Case study

AI Story Generator — orchestration, fallback & rate limiting

A serverless LLM feature built to behave well when the AI does not. The story is not "I called an API"—it's prompt orchestration on Replicate (Llama 3), a deterministic local generator that takes over when credits run out, per-IP rate limiting to cap cost and abuse, and a multi-turn conversation model so users iterate on a story instead of one-shotting it. Built vanilla, on purpose, and assembled AI-native.

Live Repo ← Back to portfolio

1. Problem

AI demos look great in ideal conditions and fall apart under real constraints: the provider runs out of credits, returns a transient 5xx, times out on a cold start, or someone hammers the endpoint and runs up the bill. A "generate a story" button that white-screens the moment Replicate returns HTTP 402 is not a feature—it's a liability.

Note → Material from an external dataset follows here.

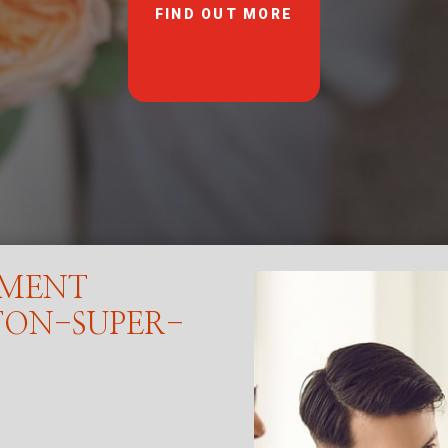
FIND OUT MORE
EMENT
TON-SUPER-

So the goal was production-minded AI integration: an explicit request contract, controlled generation settings, a path that never leaves the user stranded when the model is unavailable, and guardrails on cost and abuse—all without a framework getting in the way of the actual engineering.

2. Architecture

One serverless endpoint, a resilient client, and a fallback that lives entirely in the browser—so the feature degrades in layers instead of failing all at once:

┌─────────────┐  POST {messages,   ┌──────────────────────────┐
│   Browser   │  tone, length}     │  /api/generate-stories   │
│ (vanilla JS)│ ─────────────────▶ │  (Vercel Serverless)     │
└──────┬──────┘                    │                          │
       │                           │  1. rate-limit (per IP)  │
       │  fetchWithResilience      │  2. validate request     │
       │  timeout + retry          │  3. buildPrompt()        │
       │                           │  4. replicate.run(...)   │
       │                           └────────────┬─────────────┘
       │                                        │
       │  402 / 5xx / timeout      ┌────────────▼─────────────┐
       └─────────────────────────▶│  Replicate (Llama 3 8B)  │
       │                           └──────────────────────────┘
       ▼
┌──────────────────────┐   on failure   localStorage: theme · story history
│ generateLocalStory() │ ◀── deterministic fallback, runs offline
└──────────────────────┘

api/generate-stories.js — serverless handler: rate limit → validate → build prompt → call Replicate → classify errors into HTTP contracts.
public/js/http.js — fetchWithResilience: AbortController timeout, exponential retry on 429/502/503, typed HttpError.
public/js/localGenerator.js — deterministic, offline story generator used when the AI path can't deliver.
public/js/app.js — orchestrates the multi-turn conversation, triggers fallback, and persists history to localStorage.

3. AI orchestration

The endpoint owns the whole generation flow. Length maps to a token budget and a paragraph count, the conversation is flattened into a single prompt, and the model is called with controlled settings—so output stays bounded and the API secret never leaves the server.

const lengthSettings = {
  short:  { maxTokens: 300, paragraphs: 3 },
  medium: { maxTokens: 600, paragraphs: 5 },
  long:   { maxTokens: 900, paragraphs: 7 },
};

const prompt = buildPrompt(messages, tone, settings.paragraphs);

const output = await replicateClient.run("meta/meta-llama-3-8b-instruct", {
  input: { prompt, max_new_tokens: settings.maxTokens, temperature: 0.75 },
});
const story = Array.isArray(output) ? output.join("") : output;

Controlled generation — tone and length are first-class inputs; length caps max_new_tokens so cost and latency stay predictable.
Prompt construction — buildPrompt() flattens the role/content history into one instruction and asks for ONLY the story text, no preamble.
Output normalization — Replicate streams an array of tokens; the handler joins them into a single string before returning.
Testable in isolation — getLengthSettings, buildPrompt, and the handler are pure exports, unit-tested with node --test against a mocked Replicate client.

4. Fallback & resilience

Resilience is layered. The server classifies failures into explicit HTTP contracts; the client retries the transient ones and, when the AI genuinely can't deliver, hands off to a deterministic local generator so the user always gets a story.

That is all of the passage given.